In a previous article “The 5 Steps to Medical Dispatch Size Up” I discussed some of the items that we should be thinking about upon dispatch of the call and prior arrival to the scene.
In this article, let’s assume we’ve arrived on the scene safely and have the resources needed to provide quality patient care. Here are the first three of five steps of primary assessment.
1- General Impression and Level of Consciousness
When we walk in the room, we should ask: What do we see and does the patient follow us with their eyes? What do we see could include living conditions, the patient’s general physical appearance, and the patient’s presentation to us?
Is the patient in apparent distress sitting in tripod position and working to breath or are they walking around the house smoking a cigarette?
The other part of the question is “Does the patient follow us with their eyes?” If they do, we now know that they are alert and we can assess a level of consciousness on them to find if they are awake, alert, and oriented. If the patient does not follow us with their eyes we would utilize (Alert, Verbal, Painful, or Unconscious) the AVPU scale to assess level of consciousness.
2 – Airway Assessment
Is the patient talking to us? If they are then we know the airway is open and patient. If they are not alert and talking, we should further assess the airway.

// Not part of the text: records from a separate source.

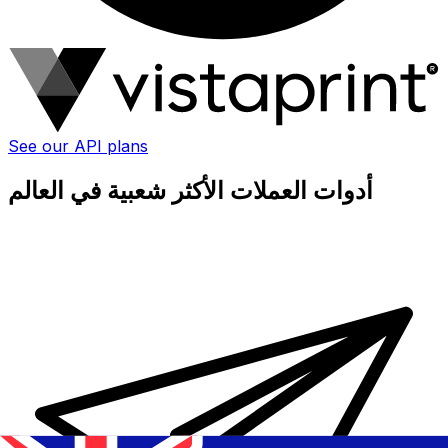
See our API plans
أدوات العملات الأكثر شعبية في العالم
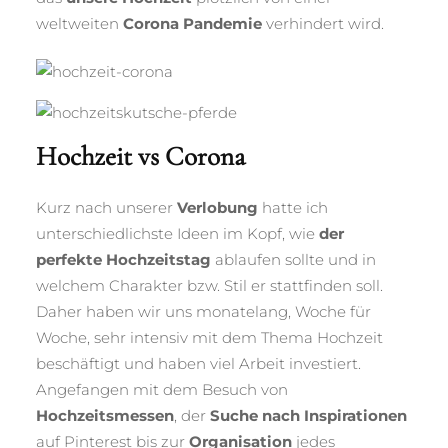
weltweiten
Corona Pandemie
verhindert wird.
Hochzeit vs Corona
Kurz nach unserer
Verlobung
hatte ich
unterschiedlichste Ideen im Kopf, wie
der
perfekte Hochzeitstag
ablaufen sollte und in
welchem Charakter bzw. Stil er stattfinden soll.
Daher haben wir uns monatelang, Woche für
Woche, sehr intensiv mit dem Thema Hochzeit
beschäftigt und haben viel Arbeit investiert.
Angefangen mit dem Besuch von
Hochzeitsmessen
, der
Suche nach Inspirationen
auf Pinterest bis zur
Organisation
jedes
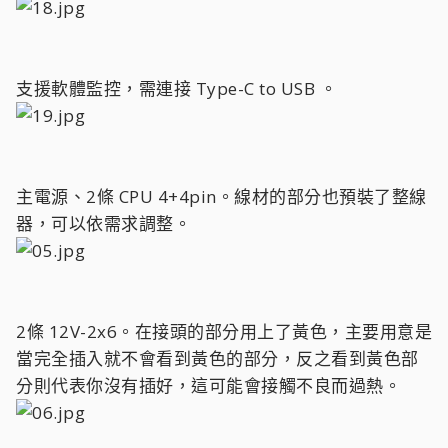
支援軟體監控，需連接 Type-C to USB 。
主電源、2條 CPU 4+4pin。線材的部分也預裝了整線
器，可以依需求調整。
2條 12V-2x6。在接頭的部分用上了黃色，主要用意是
當完全插入就不會看到黃色的部分，反之看到黃色部
分則代表你沒有插好，這可能會接觸不良而過熱。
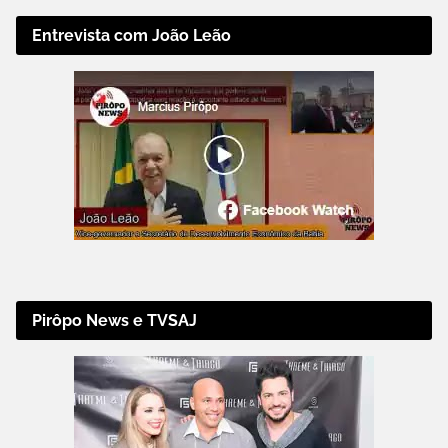
Entrevista com João Leão
Pirôpo News e TVSAJ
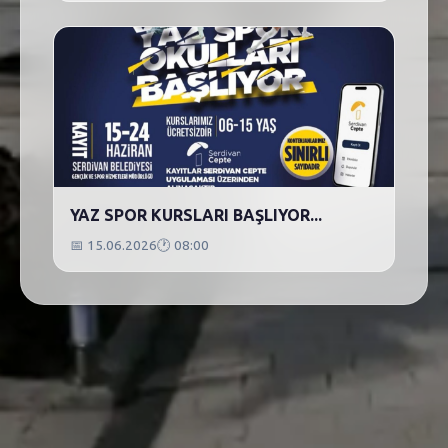
YAZ SPOR KURSLARI BAŞLIYOR...
📅
15.06.2026
🕐
08:00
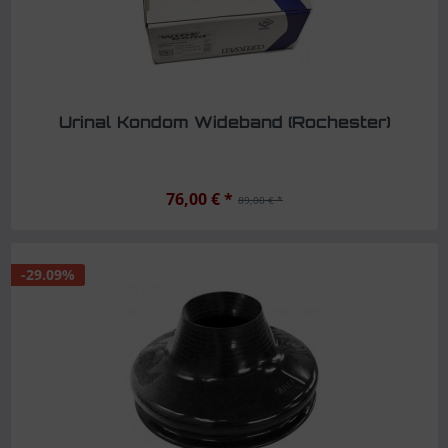
Urinal Kondom Wideband (Rochester)
76,00 € *
89,00 € *
-29.09%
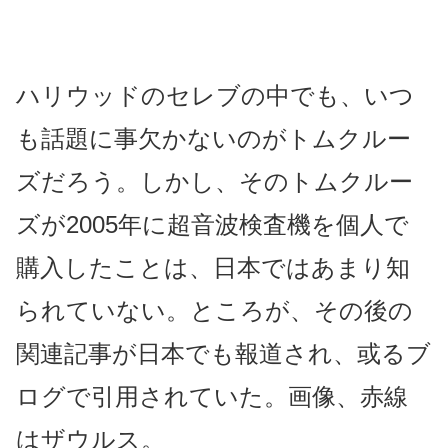
ハリウッドのセレブの中でも、いつ
も話題に事欠かないのがトムクルー
ズだろう。しかし、そのトムクルー
ズが2005年に超音波検査機を個人で
購入したことは、日本ではあまり知
られていない。ところが、その後の
関連記事が日本でも報道され、或るブ
ログで引用されていた。画像、赤線
はザウルス。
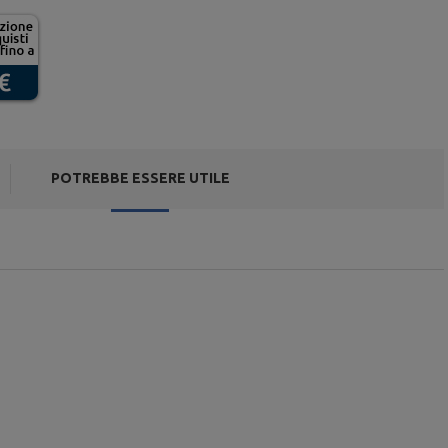
POTREBBE ESSERE UTILE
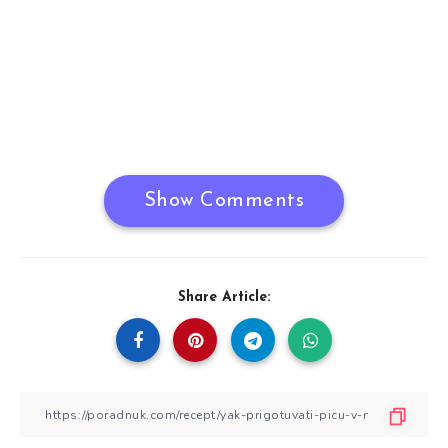
Show Comments
Share Article:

Are there any noises coming from the airway? Snoring respirations is caused by the tongue blocking the airway and is an easy fix, head tilt chin lift or jaw thrust maneuver. Is there gurgling coming from the airway and do we need to suction to clear the sputum or vomitus? If the airway is not open we need to open it first manually then by using an adjunct.
If the patient is ‘U’ on the AVPU scale, consider an oropharyngeal airway (OPA). If the patient is responsive to painful stimuli, consider a nasopharyngeal airway (NPA).
We need to remember that these items open the airway and do not protect the airway so there is still an opportunity for aspiration. If the patient can accept an OPA consider a supraglottic airway to protect it from aspiration.
3 – Breathing Assessment
The first thing we want to know is if the patient is breathing at all. Look for signs of breathing like chest rise and fall. If the patient is not breathing we need to breath for them utilizing artificial ventilation. If the patient is breathing we should find their Rate Rhythm and Quality of the respirations.
Another assessment of breathing is chest rise.
Check for equal and bilateral chest rise to see if adequate ventilation is occurring. Sometimes we might be looking at more than one patient: one patient may be breathing 20 times a minute, regular rhythm, and normal quality. Another patient may be breathing 20 times a minute, regular rhythm, with labored and shallow quality. If all you check for is the rate, then both of these patients are the same.
We may consider a non rebreather on the second patient and a nasal cannula or no oxygen administration on the first. We should consider a bag valve mask for ventilation if the patient has inadequate respirations or ventilation. This is also the time to assess lung sounds on patients who are complaining of shortness of breath.
At this point we should also consider utilizing our medical tools. Examples of these tools are the pulse oximeter and end tidal to get a base line to later assess if the patient is improving with our treatment. This information will help us in finding a differential diagnosis to find our field impression (these will be discussed in another article).